Die Größenordnung der Zahlen der Geflüchteten darf aus gutem Grund bezweifelt werden und für beinhahe zehnfach übertrieben gehalten werden. Aleppo-Nachrichten meldete im Unterschied zu Tass beispielsweise, dass am heutigen Dienstag 5000 Menschen aus den Terroristengebieten geflohen seien und gut versorgt würden. Am Montag berichteten syrische Quellen, dass etwa 4.000 Menschen aus den Teroristengebieten Aleppos in den Regierungsteil und weitere 6.000 in den kurdisch kontrollierten Bezirk Sheikh Maqsud geflüchtet seien. Das wären dann zusammen rund 15.000 Geflüchtete. Wie auch immer die Zahlen tatsächlich sein mögen, die dahinter stehende Botschaft dürfte trotzdem stimmen. Die syrische Armee und ihre Partner haben gerade in Aleppo Gebiete von Terroristen befreit, in denen bis vor wenigen Tagen UNO-Angaben zufolge rund 90.000 Menschen gelebt haben sollen und all die da angetroffenen Menschen sind nun auf die Regierungsseite geflüchtet und werden gut versorgt. Sollten in Ost-Aleppo also viel weniger Menschen als früher von UNO-Offiziellen und anderen Stellen behauptet gelebt haben, dann stimmt die Aussage, dass praktisch alle Menschen da rübergemacht haben in den Westen, wohl trotzdem.
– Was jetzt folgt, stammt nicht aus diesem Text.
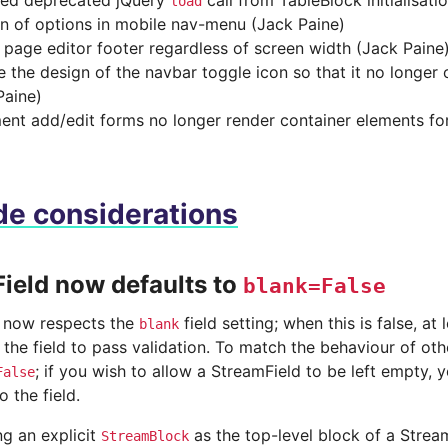
ed deprecated jQuery
call from TableBlock initialisati
load
on of options in mobile nav-menu (Jack Paine)
 page editor footer regardless of screen width (Jack Paine
 the design of the navbar toggle icon so that it no longer
Paine)
nt add/edit forms no longer render container elements for 
e considerations
ield now defaults to
blank=False
 now respects the
field setting; when this is false, a
blank
 the field to pass validation. To match the behaviour of oth
; if you wish to allow a StreamField to be left empty,
False
o the field.
g an explicit
as the top-level block of a Stream
StreamBlock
Was außerdem sehr aufschlussreich ist, dass sich, wie Fotos von den Flüchtenden zeigen, unter den geflüchteten Zivilisten zahlreiche Männer, auch junge Männer befinden. Hameed M Maarouf veröffentlichte beispielsweise folgende Bilder von den aus Ost-Aleppo flüchtenden Zivilisten:

Wer die Entwicklung in Ost-Aleppo in den letzten Jahren verfolgt hat, dürfte wissen, dass praktisch alle dort verbliebenen Männer im kampffähigen Alter den bewaffneten Banden angehörten. Als Mann war es praktisch unmöglich, sich dort aufzuhalten, ohne einer der Terrorbanden anzugehören. Wenn nun Männer in großer als Zivilisten aus Ost-Aleppo flüchten, bedeutet das mit ziemlicher Sicherheit, dass zahlreiche Bewaffnete ihre Waffen niedergelegt haben und sich zusammen mit ihren Familien in Sicherheit bringen. Syria Watan News meldet, dass genau das in Bustan Al Qasr im Westen der Terroristengebiete Aleppos heute in großer Zahl passiert sei. @aali4573 meldet demgegenüber, dass sich 500 Terroristen in Aleppo ergeben haben, darunter 14 Ausländer. Sollte sich dieser Trend fortsetzen, dann befinden sich die Terrorformationen in Aleppo angesichts ihrer hoffnungslosen Lage buchstäblich in einem Prozess der Auflösung.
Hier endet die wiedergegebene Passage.